Directions: From the first line to the last, transcribe the data exactly.

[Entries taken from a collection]
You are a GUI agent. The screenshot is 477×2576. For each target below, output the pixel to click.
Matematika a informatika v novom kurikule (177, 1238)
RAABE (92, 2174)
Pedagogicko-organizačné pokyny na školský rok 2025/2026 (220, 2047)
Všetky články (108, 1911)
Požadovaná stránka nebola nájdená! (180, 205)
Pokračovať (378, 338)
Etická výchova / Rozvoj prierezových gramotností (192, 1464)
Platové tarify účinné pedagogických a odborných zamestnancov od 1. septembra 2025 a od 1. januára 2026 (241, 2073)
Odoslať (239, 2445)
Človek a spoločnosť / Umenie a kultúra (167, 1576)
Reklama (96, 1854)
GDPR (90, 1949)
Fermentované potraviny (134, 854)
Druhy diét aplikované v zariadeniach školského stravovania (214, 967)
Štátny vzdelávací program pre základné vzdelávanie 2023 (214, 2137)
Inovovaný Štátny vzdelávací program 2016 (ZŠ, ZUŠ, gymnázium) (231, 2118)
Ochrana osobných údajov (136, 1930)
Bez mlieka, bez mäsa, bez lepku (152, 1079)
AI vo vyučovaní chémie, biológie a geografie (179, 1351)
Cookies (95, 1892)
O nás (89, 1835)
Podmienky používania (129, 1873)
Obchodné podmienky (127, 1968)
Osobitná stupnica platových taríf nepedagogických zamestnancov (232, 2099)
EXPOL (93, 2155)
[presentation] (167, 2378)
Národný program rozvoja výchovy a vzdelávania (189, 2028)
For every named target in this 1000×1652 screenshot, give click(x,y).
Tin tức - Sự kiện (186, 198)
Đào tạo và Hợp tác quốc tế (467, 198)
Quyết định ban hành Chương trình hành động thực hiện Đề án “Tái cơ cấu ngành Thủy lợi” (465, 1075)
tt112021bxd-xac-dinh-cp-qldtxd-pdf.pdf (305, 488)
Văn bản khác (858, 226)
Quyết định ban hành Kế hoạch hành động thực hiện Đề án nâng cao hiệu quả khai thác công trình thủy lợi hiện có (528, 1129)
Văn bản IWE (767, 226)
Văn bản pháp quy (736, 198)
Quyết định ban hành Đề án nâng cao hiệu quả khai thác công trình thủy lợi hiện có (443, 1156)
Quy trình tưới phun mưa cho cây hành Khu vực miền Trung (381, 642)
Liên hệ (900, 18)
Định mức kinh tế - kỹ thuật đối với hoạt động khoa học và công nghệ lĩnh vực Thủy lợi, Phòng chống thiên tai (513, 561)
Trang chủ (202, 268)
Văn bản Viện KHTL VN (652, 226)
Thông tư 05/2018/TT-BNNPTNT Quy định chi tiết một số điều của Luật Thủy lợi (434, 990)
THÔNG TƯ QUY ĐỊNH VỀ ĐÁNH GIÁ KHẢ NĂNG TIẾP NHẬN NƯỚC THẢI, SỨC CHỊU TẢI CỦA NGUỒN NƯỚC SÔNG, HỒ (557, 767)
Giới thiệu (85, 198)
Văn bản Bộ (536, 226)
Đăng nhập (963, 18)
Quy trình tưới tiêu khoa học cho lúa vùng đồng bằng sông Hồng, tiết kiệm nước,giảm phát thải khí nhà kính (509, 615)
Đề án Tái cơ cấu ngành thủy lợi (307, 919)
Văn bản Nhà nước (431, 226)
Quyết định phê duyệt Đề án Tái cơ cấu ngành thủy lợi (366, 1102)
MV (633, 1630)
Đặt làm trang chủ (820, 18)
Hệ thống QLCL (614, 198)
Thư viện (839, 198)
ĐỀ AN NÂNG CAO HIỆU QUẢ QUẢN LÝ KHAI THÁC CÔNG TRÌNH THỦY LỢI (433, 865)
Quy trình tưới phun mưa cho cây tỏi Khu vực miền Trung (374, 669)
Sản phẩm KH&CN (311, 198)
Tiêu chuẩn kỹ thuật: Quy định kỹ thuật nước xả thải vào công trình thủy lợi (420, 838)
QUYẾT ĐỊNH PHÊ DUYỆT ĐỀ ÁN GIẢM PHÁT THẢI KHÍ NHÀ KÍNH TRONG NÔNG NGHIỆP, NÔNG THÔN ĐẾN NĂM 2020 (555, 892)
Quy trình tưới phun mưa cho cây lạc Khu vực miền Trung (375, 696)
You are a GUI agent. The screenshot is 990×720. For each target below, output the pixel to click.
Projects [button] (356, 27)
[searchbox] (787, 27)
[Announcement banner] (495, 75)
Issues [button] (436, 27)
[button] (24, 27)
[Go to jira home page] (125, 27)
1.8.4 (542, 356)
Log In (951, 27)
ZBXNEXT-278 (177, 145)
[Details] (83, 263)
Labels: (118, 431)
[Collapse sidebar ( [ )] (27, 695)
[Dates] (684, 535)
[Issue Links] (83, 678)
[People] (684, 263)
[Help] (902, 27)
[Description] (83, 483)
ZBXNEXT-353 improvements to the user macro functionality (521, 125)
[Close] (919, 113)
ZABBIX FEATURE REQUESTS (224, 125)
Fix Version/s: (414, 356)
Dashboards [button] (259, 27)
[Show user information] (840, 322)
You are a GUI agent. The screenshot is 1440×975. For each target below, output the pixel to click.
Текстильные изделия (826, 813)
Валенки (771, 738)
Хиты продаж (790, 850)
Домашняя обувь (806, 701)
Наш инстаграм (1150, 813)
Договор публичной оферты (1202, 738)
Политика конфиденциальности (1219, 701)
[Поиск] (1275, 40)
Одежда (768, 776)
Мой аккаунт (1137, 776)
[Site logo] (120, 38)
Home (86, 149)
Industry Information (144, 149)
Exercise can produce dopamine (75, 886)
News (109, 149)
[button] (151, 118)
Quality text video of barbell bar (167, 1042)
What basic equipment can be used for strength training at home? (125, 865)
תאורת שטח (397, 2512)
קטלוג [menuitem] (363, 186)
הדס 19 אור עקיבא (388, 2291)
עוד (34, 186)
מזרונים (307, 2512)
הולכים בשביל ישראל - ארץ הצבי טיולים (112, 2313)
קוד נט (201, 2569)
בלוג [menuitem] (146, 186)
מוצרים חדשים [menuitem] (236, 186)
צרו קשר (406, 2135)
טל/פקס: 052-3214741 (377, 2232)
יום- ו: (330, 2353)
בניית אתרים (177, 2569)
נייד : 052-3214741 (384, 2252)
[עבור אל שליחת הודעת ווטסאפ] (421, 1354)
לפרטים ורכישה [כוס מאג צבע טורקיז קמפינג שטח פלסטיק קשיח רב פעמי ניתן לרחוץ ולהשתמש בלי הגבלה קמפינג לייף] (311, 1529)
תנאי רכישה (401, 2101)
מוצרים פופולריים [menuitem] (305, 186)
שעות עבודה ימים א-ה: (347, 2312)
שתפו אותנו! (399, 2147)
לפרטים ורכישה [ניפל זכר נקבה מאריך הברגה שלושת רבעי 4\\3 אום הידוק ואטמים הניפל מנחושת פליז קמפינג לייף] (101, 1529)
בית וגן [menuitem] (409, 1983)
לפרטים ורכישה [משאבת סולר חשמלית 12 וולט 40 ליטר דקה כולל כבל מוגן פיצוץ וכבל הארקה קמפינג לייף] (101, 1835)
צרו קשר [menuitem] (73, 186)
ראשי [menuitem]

Answer below:
You are a GUI agent. The screenshot is 477×2576. For each target below, output the pixel to click.
Matematika a informatika v novom kurikule (177, 1238)
RAABE (92, 2174)
Pedagogicko-organizačné pokyny na školský rok 2025/2026 (220, 2047)
Všetky články (108, 1911)
Požadovaná stránka nebola nájdená! (180, 205)
Pokračovať (378, 338)
Etická výchova / Rozvoj prierezových gramotností (192, 1464)
Platové tarify účinné pedagogických a odborných zamestnancov od 1. septembra 2025 a od 1. januára 2026 (241, 2073)
Odoslať (239, 2445)
Človek a spoločnosť / Umenie a kultúra (167, 1576)
Reklama (96, 1854)
GDPR (90, 1949)
Fermentované potraviny (134, 854)
Druhy diét aplikované v zariadeniach školského stravovania (214, 967)
Štátny vzdelávací program pre základné vzdelávanie 2023 (214, 2137)
Inovovaný Štátny vzdelávací program 2016 (ZŠ, ZUŠ, gymnázium) (231, 2118)
Ochrana osobných údajov (136, 1930)
Bez mlieka, bez mäsa, bez lepku (152, 1079)
AI vo vyučovaní chémie, biológie a geografie (179, 1351)
Cookies (95, 1892)
O nás (89, 1835)
Podmienky používania (129, 1873)
Obchodné podmienky (127, 1968)
Osobitná stupnica platových taríf nepedagogických zamestnancov (232, 2099)
EXPOL (93, 2155)
[presentation] (167, 2378)
Národný program rozvoja výchovy a vzdelávania (189, 2028)
For every named target in this 1000×1652 screenshot, give click(x,y).
Tin tức - Sự kiện (186, 198)
Đào tạo và Hợp tác quốc tế (467, 198)
Quyết định ban hành Chương trình hành động thực hiện Đề án “Tái cơ cấu ngành Thủy lợi” (465, 1075)
tt112021bxd-xac-dinh-cp-qldtxd-pdf.pdf (305, 488)
Văn bản khác (858, 226)
Quyết định ban hành Kế hoạch hành động thực hiện Đề án nâng cao hiệu quả khai thác công trình thủy lợi hiện có (528, 1129)
Văn bản IWE (767, 226)
Văn bản pháp quy (736, 198)
Quyết định ban hành Đề án nâng cao hiệu quả khai thác công trình thủy lợi hiện có (443, 1156)
Quy trình tưới phun mưa cho cây hành Khu vực miền Trung (381, 642)
Liên hệ (900, 18)
Định mức kinh tế - kỹ thuật đối với hoạt động khoa học và công nghệ lĩnh vực Thủy lợi, Phòng chống thiên tai (513, 561)
Trang chủ (202, 268)
Văn bản Viện KHTL VN (652, 226)
Thông tư 05/2018/TT-BNNPTNT Quy định chi tiết một số điều của Luật Thủy lợi (434, 990)
THÔNG TƯ QUY ĐỊNH VỀ ĐÁNH GIÁ KHẢ NĂNG TIẾP NHẬN NƯỚC THẢI, SỨC CHỊU TẢI CỦA NGUỒN NƯỚC SÔNG, HỒ (557, 767)
Giới thiệu (85, 198)
Văn bản Bộ (536, 226)
Đăng nhập (963, 18)
Quy trình tưới tiêu khoa học cho lúa vùng đồng bằng sông Hồng, tiết kiệm nước,giảm phát thải khí nhà kính (509, 615)
Đề án Tái cơ cấu ngành thủy lợi (307, 919)
Văn bản Nhà nước (431, 226)
Quyết định phê duyệt Đề án Tái cơ cấu ngành thủy lợi (366, 1102)
MV (633, 1630)
Đặt làm trang chủ (820, 18)
Hệ thống QLCL (614, 198)
Thư viện (839, 198)
ĐỀ AN NÂNG CAO HIỆU QUẢ QUẢN LÝ KHAI THÁC CÔNG TRÌNH THỦY LỢI (433, 865)
Quy trình tưới phun mưa cho cây tỏi Khu vực miền Trung (374, 669)
Sản phẩm KH&CN (311, 198)
Tiêu chuẩn kỹ thuật: Quy định kỹ thuật nước xả thải vào công trình thủy lợi (420, 838)
QUYẾT ĐỊNH PHÊ DUYỆT ĐỀ ÁN GIẢM PHÁT THẢI KHÍ NHÀ KÍNH TRONG NÔNG NGHIỆP, NÔNG THÔN ĐẾN NĂM 2020 (555, 892)
Quy trình tưới phun mưa cho cây lạc Khu vực miền Trung (375, 696)
You are a GUI agent. The screenshot is 990×720. For each target below, output the pixel to click.
Projects [button] (356, 27)
[searchbox] (787, 27)
[Announcement banner] (495, 75)
Issues [button] (436, 27)
[button] (24, 27)
[Go to jira home page] (125, 27)
1.8.4 (542, 356)
Log In (951, 27)
ZBXNEXT-278 (177, 145)
[Details] (83, 263)
Labels: (118, 431)
[Collapse sidebar ( [ )] (27, 695)
[Dates] (684, 535)
[Issue Links] (83, 678)
[People] (684, 263)
[Help] (902, 27)
[Description] (83, 483)
ZBXNEXT-353 improvements to the user macro functionality (521, 125)
[Close] (919, 113)
ZABBIX FEATURE REQUESTS (224, 125)
Fix Version/s: (414, 356)
Dashboards [button] (259, 27)
[Show user information] (840, 322)
You are a GUI agent. The screenshot is 1440×975. For each target below, output the pixel to click.
Текстильные изделия (826, 813)
Валенки (771, 738)
Хиты продаж (790, 850)
Домашняя обувь (806, 701)
Наш инстаграм (1150, 813)
Договор публичной оферты (1202, 738)
Политика конфиденциальности (1219, 701)
[Поиск] (1275, 40)
Одежда (768, 776)
Мой аккаунт (1137, 776)
[Site logo] (120, 38)
Home (86, 149)
Industry Information (144, 149)
Exercise can produce dopamine (75, 886)
News (109, 149)
[button] (151, 118)
Quality text video of barbell bar (167, 1042)
What basic equipment can be used for strength training at home? (125, 865)
תאורת שטח (397, 2512)
קטלוג [menuitem] (363, 186)
הדס 19 אור עקיבא (388, 2291)
עוד (34, 186)
מזרונים (307, 2512)
הולכים בשביל ישראל - ארץ הצבי טיולים (112, 2313)
קוד נט (201, 2569)
בלוג [menuitem] (146, 186)
מוצרים חדשים [menuitem] (236, 186)
צרו קשר (406, 2135)
טל/פקס: 052-3214741 (377, 2232)
יום- ו: (330, 2353)
בניית אתרים (177, 2569)
נייד : 052-3214741 (384, 2252)
[עבור אל שליחת הודעת ווטסאפ] (421, 1354)
לפרטים ורכישה [כוס מאג צבע טורקיז קמפינג שטח פלסטיק קשיח רב פעמי ניתן לרחוץ ולהשתמש בלי הגבלה קמפינג לייף] (311, 1529)
תנאי רכישה (401, 2101)
מוצרים פופולריים [menuitem] (305, 186)
שעות עבודה ימים א-ה: (347, 2312)
שתפו אותנו! (399, 2147)
לפרטים ורכישה [ניפל זכר נקבה מאריך הברגה שלושת רבעי 4\\3 אום הידוק ואטמים הניפל מנחושת פליז קמפינג לייף] (101, 1529)
בית וגן [menuitem] (409, 1983)
לפרטים ורכישה [משאבת סולר חשמלית 12 וולט 40 ליטר דקה כולל כבל מוגן פיצוץ וכבל הארקה קמפינג לייף] (101, 1835)
צרו קשר [menuitem] (73, 186)
ראשי [menuitem]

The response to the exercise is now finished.